Let us acknowledge that both farmers and the military have legitimate claims for special treatment -- farmers because they are the hard-working embodiment of a cherished if fading tradition in American life; military personnel because, in the service of the country, they have agreed to submit to a degree of discipline and potential danger not faced in most other professions. That does not mean, however, that the benefits that taxpayers provide them must go unexamined or unaltered if these benefits have grown too expensive or no longer work as intended.

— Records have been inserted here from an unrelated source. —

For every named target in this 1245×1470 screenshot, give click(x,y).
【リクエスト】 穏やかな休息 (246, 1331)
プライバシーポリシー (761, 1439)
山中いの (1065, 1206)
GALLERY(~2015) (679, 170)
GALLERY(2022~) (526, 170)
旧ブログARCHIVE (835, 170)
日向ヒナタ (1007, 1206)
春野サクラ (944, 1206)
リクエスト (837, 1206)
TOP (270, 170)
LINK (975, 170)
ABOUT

When Mr. Stockman called the military retirement system a "scandal," he was only sharpening criticism of a system that already has come from such disparate sources as a 1984 Pentagon compensation review commission, the Heritage Foundation and the new chairman of the House Armed Services Committee, Les Aspin. A good retirement system is a helpful recruiting feature for the armed forces -- although few who join the services stay around long enough to draw benefits. But the current system is not only very costly, it also defeats its own purpose: By offering generous benefits after 20 years, it encourages skilled personnel to leave and pursue lucrative careers in the defense industry and elsewhere.

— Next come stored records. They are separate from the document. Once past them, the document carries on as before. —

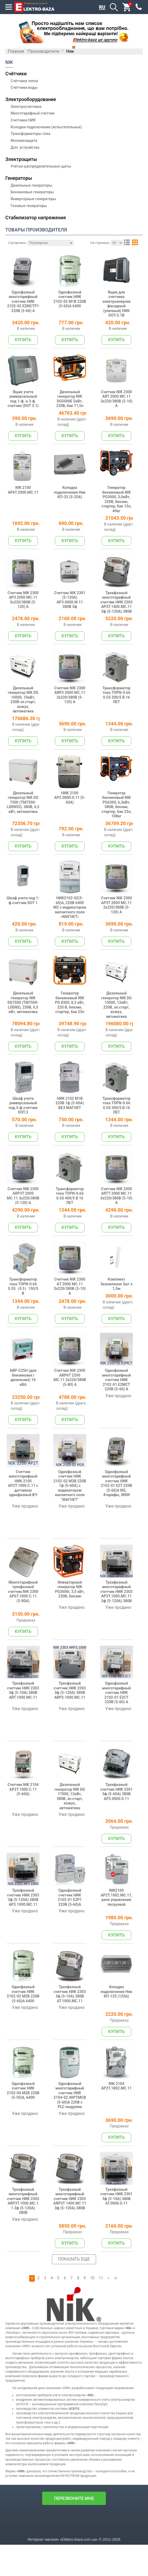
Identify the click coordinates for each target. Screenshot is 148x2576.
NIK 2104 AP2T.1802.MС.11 (122, 2177)
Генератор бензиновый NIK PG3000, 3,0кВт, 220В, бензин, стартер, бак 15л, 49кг (122, 511)
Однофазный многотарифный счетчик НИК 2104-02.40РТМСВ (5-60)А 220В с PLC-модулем (75, 2184)
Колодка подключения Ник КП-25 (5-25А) (75, 506)
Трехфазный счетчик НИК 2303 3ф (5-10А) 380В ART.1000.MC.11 (28, 1763)
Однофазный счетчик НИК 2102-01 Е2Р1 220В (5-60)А (75, 1976)
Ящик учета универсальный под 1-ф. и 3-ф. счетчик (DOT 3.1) (28, 407)
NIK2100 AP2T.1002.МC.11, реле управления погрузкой (122, 1976)
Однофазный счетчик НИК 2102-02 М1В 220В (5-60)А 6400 (75, 307)
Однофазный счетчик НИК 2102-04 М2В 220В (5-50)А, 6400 (28, 2179)
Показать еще (74, 2350)
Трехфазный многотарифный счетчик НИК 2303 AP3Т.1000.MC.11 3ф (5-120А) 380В (122, 1656)
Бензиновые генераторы (32, 192)
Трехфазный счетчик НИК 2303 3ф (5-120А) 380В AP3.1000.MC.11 (28, 1976)
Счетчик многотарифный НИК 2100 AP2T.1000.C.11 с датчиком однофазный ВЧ (28, 1540)
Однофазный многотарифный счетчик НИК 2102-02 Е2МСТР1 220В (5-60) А (29, 309)
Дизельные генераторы (31, 185)
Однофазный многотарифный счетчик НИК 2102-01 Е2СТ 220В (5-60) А (122, 1765)
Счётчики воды (24, 87)
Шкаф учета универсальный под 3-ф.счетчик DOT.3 (29, 1141)
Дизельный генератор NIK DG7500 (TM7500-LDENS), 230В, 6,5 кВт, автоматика (28, 1038)
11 (101, 2369)
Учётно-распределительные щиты (41, 166)
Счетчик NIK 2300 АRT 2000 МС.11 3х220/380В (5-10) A (122, 407)
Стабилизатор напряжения (35, 217)
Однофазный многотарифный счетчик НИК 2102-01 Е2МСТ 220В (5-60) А (122, 1432)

Similarly self-defeating is the elaborate system of price supports, acreage controls, irrigation subsidies and so on that, as Mr. Stockman pointed out, has poured $60 billion into the farm sector in the past five years. Imprudent borrowing back when land prices were soaring has put many small and medium-sized farmers in financial trouble now. Mr. Stockman questions why these producers deserve a bailout by the taxpayers while far larger numbers of failing entrepreneurs and displaced workers get none. That's a question worth debating. But whatever the resolution, extending current farm subsidies -- which primarily benefit large farmers and actually hurt farm sales by encouraging production on marginal land and driving up export prices -- is not the answer to their problems.

TRB's rules of Gaffability now call for a "quick round of lying" by everyone involved in order to put the debate back on its accustomed course. As you read the rebuttals and clarifications today, you will see that this round already has begun.